Does'nt your bank provide past (as per request) statement like 5 yrs back.. till date. I just got it from 2006 to 2011 yesterday (in India).

Again, Why take chances buddy. The reason everyone says that it's mandatory coz nobody can say on behalf of ACS. It's a Broad spectrum solution . 

Thanks
Ankur


----------



## JimJams (Jan 11, 2010)

ankurk said:


> Does'nt your bank provide past (as per request) statement like 5 yrs back.. till date. I just got it from 2006 to 2011 yesterday (in India).
> 
> Again, Why take chances buddy. The reason everyone says that it's mandatory coz nobody can say on behalf of ACS. It's a Broad spectrum solution .
> 
> ...


Thanks. I'll get them ordered, I think they can provide up to 6 years back. I have most of the payslips too so will provide a selection from throughout the years.

I kinda figured that it was a "just in case" solution, but as far as the ACS requirements on their website does not state they are required if HR provide reference on headed paper, nor does it mention that the they must state how much you are earning or to provide payslips. Really just wanted to make sure that I didn't miss a vital document somewhere.

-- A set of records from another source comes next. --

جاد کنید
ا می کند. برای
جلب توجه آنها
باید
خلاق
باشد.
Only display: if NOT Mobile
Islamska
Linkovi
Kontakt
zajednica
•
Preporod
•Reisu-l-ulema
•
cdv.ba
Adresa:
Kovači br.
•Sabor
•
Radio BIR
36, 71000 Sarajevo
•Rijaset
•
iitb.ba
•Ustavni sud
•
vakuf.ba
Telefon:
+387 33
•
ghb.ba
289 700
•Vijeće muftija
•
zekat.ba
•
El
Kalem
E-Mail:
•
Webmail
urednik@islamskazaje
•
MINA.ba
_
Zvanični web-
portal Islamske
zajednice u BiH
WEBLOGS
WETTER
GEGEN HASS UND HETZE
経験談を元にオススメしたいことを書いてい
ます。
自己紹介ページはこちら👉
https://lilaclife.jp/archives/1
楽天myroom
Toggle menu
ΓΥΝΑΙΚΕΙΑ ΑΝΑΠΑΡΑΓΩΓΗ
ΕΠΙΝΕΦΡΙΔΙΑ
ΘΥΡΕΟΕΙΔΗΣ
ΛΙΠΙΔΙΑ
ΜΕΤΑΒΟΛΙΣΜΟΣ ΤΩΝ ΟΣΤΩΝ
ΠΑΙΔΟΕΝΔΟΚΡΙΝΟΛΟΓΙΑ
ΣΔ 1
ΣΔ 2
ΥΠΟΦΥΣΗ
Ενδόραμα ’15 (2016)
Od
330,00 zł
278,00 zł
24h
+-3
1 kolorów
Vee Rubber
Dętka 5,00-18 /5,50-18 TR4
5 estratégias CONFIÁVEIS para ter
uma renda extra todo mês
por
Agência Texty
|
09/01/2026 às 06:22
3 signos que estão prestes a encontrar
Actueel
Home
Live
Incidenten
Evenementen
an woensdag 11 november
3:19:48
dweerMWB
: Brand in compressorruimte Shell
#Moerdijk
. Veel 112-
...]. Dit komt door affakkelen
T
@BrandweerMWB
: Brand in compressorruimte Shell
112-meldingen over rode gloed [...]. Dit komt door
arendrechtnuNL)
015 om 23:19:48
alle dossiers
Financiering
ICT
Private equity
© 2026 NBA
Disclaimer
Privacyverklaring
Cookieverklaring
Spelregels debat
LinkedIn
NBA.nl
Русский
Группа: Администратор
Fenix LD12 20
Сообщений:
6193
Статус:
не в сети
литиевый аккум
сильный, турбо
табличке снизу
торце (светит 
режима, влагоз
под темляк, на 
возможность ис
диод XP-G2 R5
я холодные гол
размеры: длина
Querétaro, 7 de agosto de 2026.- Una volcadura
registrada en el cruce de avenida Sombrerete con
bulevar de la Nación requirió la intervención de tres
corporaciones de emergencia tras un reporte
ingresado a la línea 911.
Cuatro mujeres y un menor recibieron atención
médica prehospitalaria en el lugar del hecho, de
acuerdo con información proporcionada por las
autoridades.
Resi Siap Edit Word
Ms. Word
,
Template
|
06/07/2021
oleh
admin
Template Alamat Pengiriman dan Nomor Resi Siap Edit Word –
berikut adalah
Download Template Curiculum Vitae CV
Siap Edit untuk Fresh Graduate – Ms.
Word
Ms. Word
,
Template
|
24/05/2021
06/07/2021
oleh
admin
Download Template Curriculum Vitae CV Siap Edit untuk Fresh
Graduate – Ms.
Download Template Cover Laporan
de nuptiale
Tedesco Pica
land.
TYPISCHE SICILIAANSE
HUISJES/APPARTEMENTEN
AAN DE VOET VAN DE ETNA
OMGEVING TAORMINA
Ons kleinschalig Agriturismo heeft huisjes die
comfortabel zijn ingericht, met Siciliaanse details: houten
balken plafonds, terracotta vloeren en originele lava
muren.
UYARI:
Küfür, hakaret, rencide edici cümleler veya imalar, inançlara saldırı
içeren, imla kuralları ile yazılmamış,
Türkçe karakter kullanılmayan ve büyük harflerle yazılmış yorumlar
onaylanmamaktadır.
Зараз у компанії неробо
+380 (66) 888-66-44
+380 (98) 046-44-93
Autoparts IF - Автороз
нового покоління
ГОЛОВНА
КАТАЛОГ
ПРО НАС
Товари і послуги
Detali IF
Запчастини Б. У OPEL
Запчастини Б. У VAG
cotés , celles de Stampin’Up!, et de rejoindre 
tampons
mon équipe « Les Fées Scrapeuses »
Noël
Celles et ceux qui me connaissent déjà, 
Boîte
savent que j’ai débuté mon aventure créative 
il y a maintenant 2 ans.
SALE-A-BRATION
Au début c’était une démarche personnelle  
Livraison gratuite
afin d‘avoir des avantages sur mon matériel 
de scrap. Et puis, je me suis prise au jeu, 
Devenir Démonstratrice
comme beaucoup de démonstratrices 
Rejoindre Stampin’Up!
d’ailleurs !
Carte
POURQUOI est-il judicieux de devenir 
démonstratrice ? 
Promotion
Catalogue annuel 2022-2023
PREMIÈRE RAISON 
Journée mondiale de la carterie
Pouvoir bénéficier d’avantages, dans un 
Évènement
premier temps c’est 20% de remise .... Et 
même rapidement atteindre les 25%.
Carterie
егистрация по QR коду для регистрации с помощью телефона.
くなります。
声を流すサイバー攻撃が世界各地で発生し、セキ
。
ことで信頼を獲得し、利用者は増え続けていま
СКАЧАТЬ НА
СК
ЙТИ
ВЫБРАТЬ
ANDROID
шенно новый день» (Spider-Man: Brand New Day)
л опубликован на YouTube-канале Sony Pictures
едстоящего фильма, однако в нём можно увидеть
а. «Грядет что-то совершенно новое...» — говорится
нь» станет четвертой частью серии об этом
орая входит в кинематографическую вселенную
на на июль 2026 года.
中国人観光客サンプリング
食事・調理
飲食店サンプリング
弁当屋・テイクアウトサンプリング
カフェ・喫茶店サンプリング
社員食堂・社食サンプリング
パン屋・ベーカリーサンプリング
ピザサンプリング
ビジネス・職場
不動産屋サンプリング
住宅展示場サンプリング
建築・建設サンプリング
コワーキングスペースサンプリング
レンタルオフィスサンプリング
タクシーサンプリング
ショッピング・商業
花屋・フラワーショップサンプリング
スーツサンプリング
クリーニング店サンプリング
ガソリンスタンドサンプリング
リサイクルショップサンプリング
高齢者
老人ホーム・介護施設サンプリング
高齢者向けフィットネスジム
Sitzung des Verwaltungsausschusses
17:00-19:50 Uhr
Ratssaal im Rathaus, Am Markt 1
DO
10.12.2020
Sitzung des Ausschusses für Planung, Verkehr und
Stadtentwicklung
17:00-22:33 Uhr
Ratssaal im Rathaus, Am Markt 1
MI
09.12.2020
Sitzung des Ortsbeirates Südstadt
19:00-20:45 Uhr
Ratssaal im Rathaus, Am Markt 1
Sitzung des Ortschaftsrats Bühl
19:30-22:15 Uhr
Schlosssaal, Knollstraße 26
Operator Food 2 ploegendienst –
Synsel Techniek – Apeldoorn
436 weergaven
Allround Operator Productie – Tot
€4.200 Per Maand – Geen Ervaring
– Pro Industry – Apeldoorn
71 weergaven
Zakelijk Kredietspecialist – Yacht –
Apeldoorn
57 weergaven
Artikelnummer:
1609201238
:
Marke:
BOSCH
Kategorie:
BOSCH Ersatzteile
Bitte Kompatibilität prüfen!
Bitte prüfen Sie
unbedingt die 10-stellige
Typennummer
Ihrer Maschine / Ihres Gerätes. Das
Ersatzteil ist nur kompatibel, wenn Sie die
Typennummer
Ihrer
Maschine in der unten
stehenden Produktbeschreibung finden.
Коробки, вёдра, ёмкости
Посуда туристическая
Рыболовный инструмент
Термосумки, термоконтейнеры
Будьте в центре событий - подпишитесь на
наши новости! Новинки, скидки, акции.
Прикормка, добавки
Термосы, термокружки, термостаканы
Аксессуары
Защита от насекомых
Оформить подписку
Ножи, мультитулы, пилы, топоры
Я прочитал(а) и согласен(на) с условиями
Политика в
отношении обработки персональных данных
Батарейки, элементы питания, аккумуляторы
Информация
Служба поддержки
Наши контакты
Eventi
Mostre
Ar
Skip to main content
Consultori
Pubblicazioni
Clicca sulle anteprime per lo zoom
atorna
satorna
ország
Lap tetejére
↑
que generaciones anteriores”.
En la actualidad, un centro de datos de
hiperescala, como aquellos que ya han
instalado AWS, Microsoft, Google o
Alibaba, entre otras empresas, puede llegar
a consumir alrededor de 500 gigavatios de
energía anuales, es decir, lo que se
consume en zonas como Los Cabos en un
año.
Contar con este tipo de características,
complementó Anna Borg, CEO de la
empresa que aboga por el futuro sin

Does anyone know if there will be an issue due to the fact I cannot provide references for my last job. The manager has spoken to HR and he can provide a personal reference but it cannot be on company headed paper or mention the company name! So kinda pointless! Just not sure how picky they are going to be... 

thanks


----------



## vbh (Mar 20, 2013)

*third party statuary declaration*

Hello,
I submitted my docs on ACS website and today i got the reply from the case officer:
Please upload the following documents:
Certified copy of detailed employer references from company (all 5 points below must be on the one document) 
Each employment reference must contain:
Start & Finish Dates of Employment
Description of Duties Performed
Hours worked - Full time or Part time
Country where Employment was Completed
Company Letterhead and signed by the author

What i submit was:
1. ref letter in plain A4 paper from my colleague describing roles/resp, start and end date of employment, full time, country , with their business card ,duly notarized.
2. HR letter on company letter head stating start end date and my designation.

i have merged both of them (1) and (2) in one pdf.

I dont know what else they rerquire? 
I cannot get the roles/resp on company letter head .
Can anyone help?

do they want it to be statuary declared.if yes, anyone has any format for india statuary declaration?
pls reply ASAP.


----------